The first seven trading days of September have offered all of these markets some much needed breathing space with EM currencies, bond and equity markets all doing considerably better. It is thus tempting to conclude that this was just another one of those summer hiccups that have become the norm in recent years. I do not buy that argument for one second, though. There are some very sound fundamental reasons why the crisis erupted now, which we will get into a little bit later.
Perhaps most surprisingly, though, the EM crisis didn’t (and still doesn’t) get a huge amount of media coverage. I suspect that, when you come up against a human disaster like the one which is currently unfolding in Syria, a currency crisis tends to be somewhat overlooked. The use of chemical weapons is a much better news story than collapsing foreign exchange rates and, as we all know, the world’s media are so utterly one-dimensional that they can only deal with one crisis at a time.

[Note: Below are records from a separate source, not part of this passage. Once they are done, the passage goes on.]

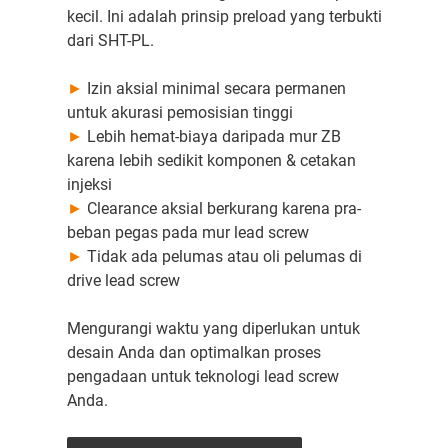
kecil. Ini adalah prinsip preload yang terbukti
dari SHT-PL.
►
Izin aksial minimal secara permanen
untuk akurasi pemosisian tinggi
►
Lebih hemat-biaya daripada mur ZB
karena lebih sedikit komponen & cetakan
injeksi
►
Clearance aksial berkurang karena pra-
beban pegas pada mur lead screw
►
Tidak ada pelumas atau oli pelumas di
drive lead screw
Mengurangi waktu yang diperlukan untuk
desain Anda dan optimalkan proses
pengadaan untuk teknologi lead screw
Anda.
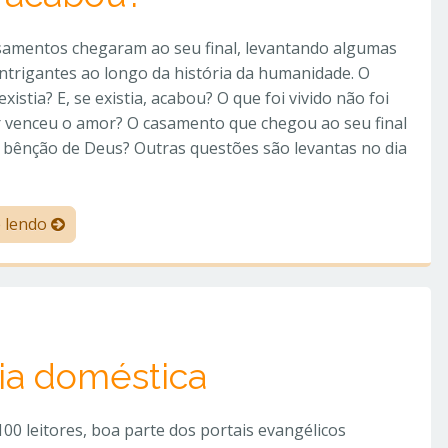
samentos chegaram ao seu final, levantando algumas
ntrigantes ao longo da história da humanidade. O
xistia? E, se existia, acabou? O que foi vivido não foi
r venceu o amor? O casamento que chegou ao seu final
 bênção de Deus? Outras questões são levantas no dia
e lendo
cia doméstica
00 leitores, boa parte dos portais evangélicos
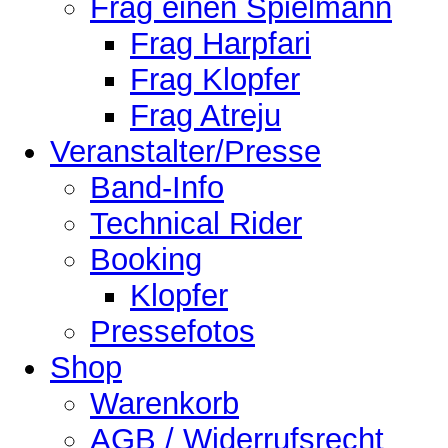
Frag einen Spielmann
Frag Harpfari
Frag Klopfer
Frag Atreju
Veranstalter/Presse
Band-Info
Technical Rider
Booking
Klopfer
Pressefotos
Shop
Warenkorb
AGB / Widerrufsrecht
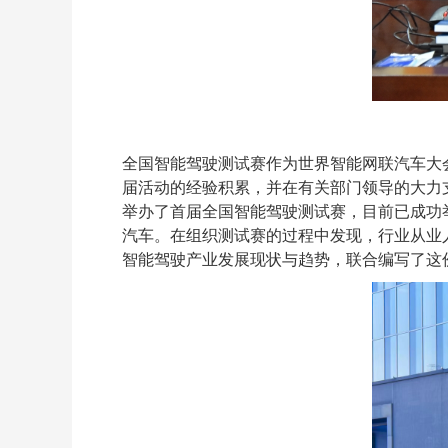
全国智能驾驶测试赛作为世界智能网联汽车大会的
届活动的经验积累，并在有关部门领导的大力支
举办了首届全国智能驾驶测试赛，目前已成功
汽车。在组织测试赛的过程中发现，行业从业
智能驾驶产业发展现状与趋势，联合编写了这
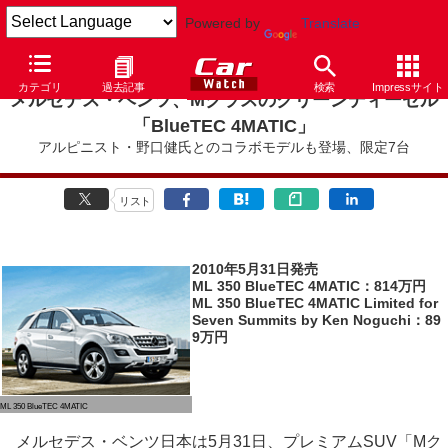
Powered by
Translate
カテゴリ
過去記事
検索
Impressサイト
メルセデス・ベンツ、Mクラスのクリーンディーゼル
「BlueTEC 4MATIC」
アルピニスト・野口健氏とのコラボモデルも登場、限定7台
リスト
2010年5月31日発売
ML 350 BlueTEC 4MATIC：814万円
ML 350 BlueTEC 4MATIC Limited for
Seven Summits by Ken Noguchi：89
9万円
ML 350 BlueTEC 4MATIC
メルセデス・ベンツ日本は5月31日、プレミアムSUV「Mク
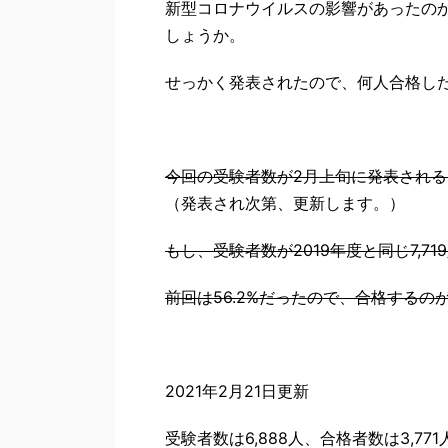
新型コロナウイルスの影響があったの
しょうか。
せっかく発表されたので、何人合格した
今回の受験者数が2月上旬に発表され
（発表され次第、更新します。）
もし、受験者数が2019年度と同じ7,71
前回は56.2%だったので、合格する
2021年2月21日更新
受験者数は6,888人、合格者数は3,77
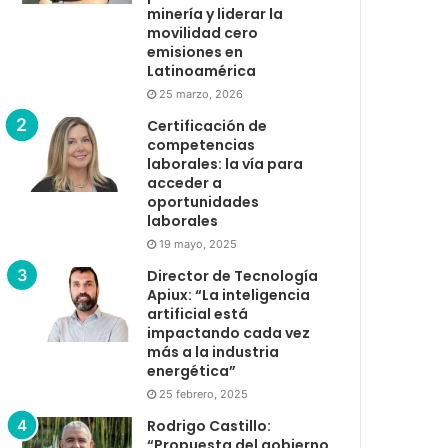
minería y liderar la
movilidad cero
emisiones en
Latinoamérica
25 marzo, 2026
Certificación de
competencias
laborales: la vía para
acceder a
oportunidades
laborales
19 mayo, 2025
Director de Tecnología
Apiux: “La inteligencia
artificial está
impactando cada vez
más a la industria
energética”
25 febrero, 2025
Rodrigo Castillo:
“Propuesta del gobierno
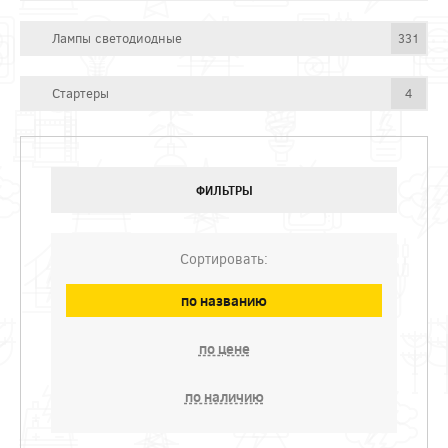
Лампы светодиодные
331
Стартеры
4
ФИЛЬТРЫ
Сортировать:
по названию
по цене
по наличию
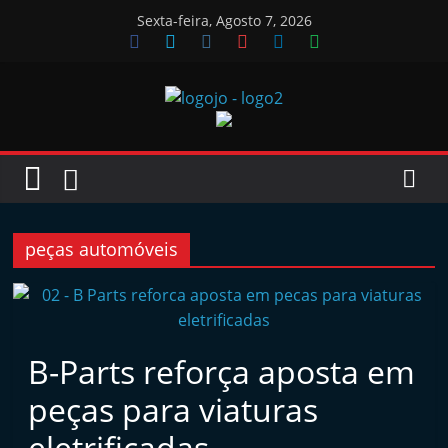
Skip
Sexta-feira, Agosto 7, 2026
to
content
Jornal
das
Oficinas
peças automóveis
J
o
r
B-Parts reforça aposta em
n
peças para viaturas
a
l
eletrificadas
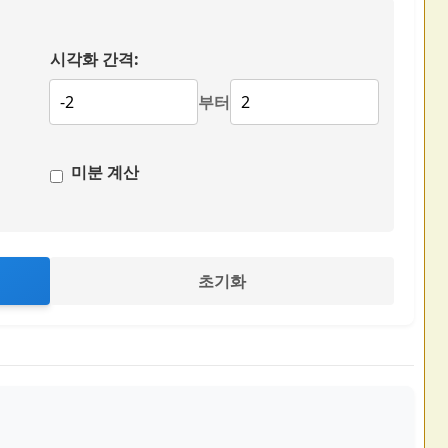
시각화 간격:
부터
미분 계산
초기화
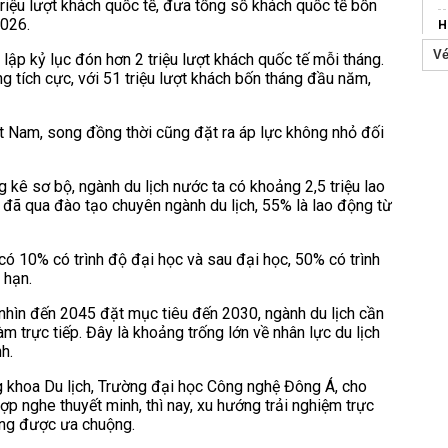
riệu lượt khách quốc tế, đưa tổng số khách quốc tế bốn
2026.
H
Vé
V
h lập kỷ lục đón hơn 2 triệu lượt khách quốc tế mỗi tháng.
ng tích cực, với 51 triệu lượt khách bốn tháng đầu năm,
h
t
t Nam, song đồng thời cũng đặt ra áp lực không nhỏ đối
C
M
kê sơ bộ, ngành du lịch nước ta có khoảng 2,5 triệu lao
h
 đã qua đào tạo chuyên ngành du lịch, 55% là lao động từ
c
c
có 10% có trình độ đại học và sau đại học, 50% có trình
 hạn.
T
 nhìn đến 2045 đặt mục tiêu đến 2030, ngành du lịch cần
àm trực tiếp. Đây là khoảng trống lớn về nhân lực du lịch
h.
 khoa Du lịch, Trường đại học Công nghệ Đông Á, cho
ợp nghe thuyết minh, thì nay, xu hướng trải nghiệm trực
àng được ưa chuộng.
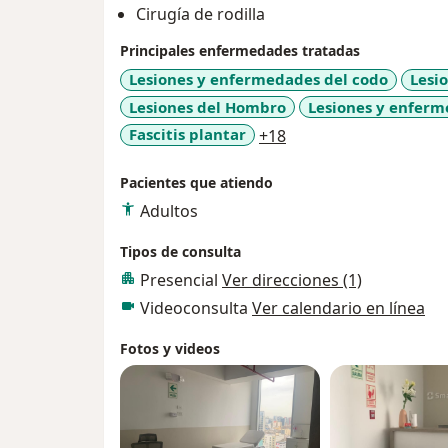
Cirugía de rodilla
Principales enfermedades tratadas
Lesiones y enfermedades del codo
Lesi
Lesiones del Hombro
Lesiones y enferm
a11y_sr_more_diseas
Fascitis plantar
+18
Pacientes que atiendo
Adultos
Tipos de consulta
Presencial
Ver direcciones (1)
Videoconsulta
Ver calendario en línea
Fotos y videos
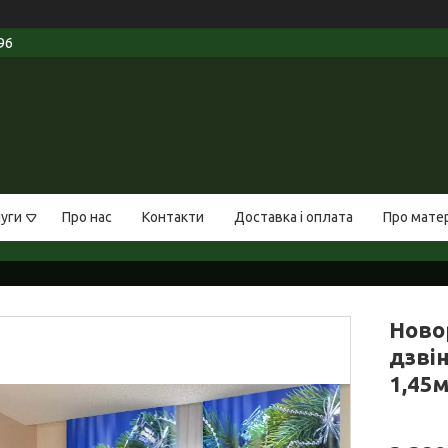
96
луги
Про нас
Контакти
Доставка і оплата
Про мате
Ново
дзвін
1,45м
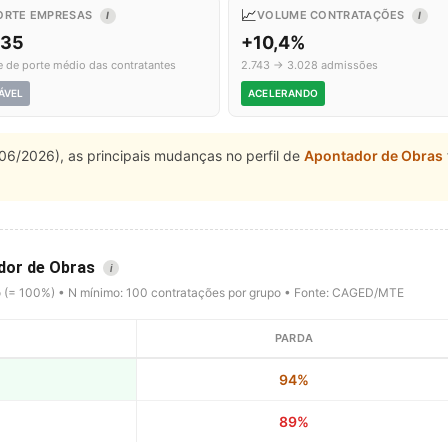
📈
ORTE EMPRESAS
VOLUME CONTRATAÇÕES
I
I
,35
+10,4%
e de porte médio das contratantes
2.743 → 3.028 admissões
ÁVEL
ACELERANDO
06/2026), as principais mudanças no perfil de
Apontador de Obras
ador de Obras
i
o (= 100%) • N mínimo: 100 contratações por grupo • Fonte: CAGED/MTE
PARDA
94%
89%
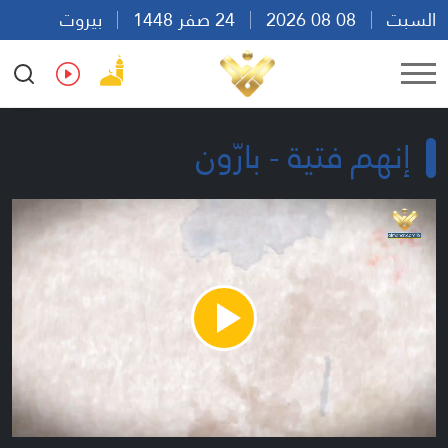
السبت
08 08 2026
24 صفر 1448
بيروت
18:20
Ar
En
Fr
Es
إنهم فتية - بارّون
Play
Video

Now, I am not for a single moment suggesting that what is going on in emerging markets is more important than the unmitigated human tragedy in Syria. Far from it; however, the reality is that the financial system is a cynical beast. It doesn’t really care much about human disasters. Even political crises, however dramatic, tend to have only a passing effect on markets. No, what really matters to the markets is a good old fashioned financial crisis.
Before I go any further, please accept an apology. This letter is late, very late. We try to publish the Absolute Return Letter within the first five days of the month, but there is just too many things going on at the moment. It is also quite a short letter this month. It looks long but, in terms of word count, it is one of the shortest I have ever written. You may actually find that liberating!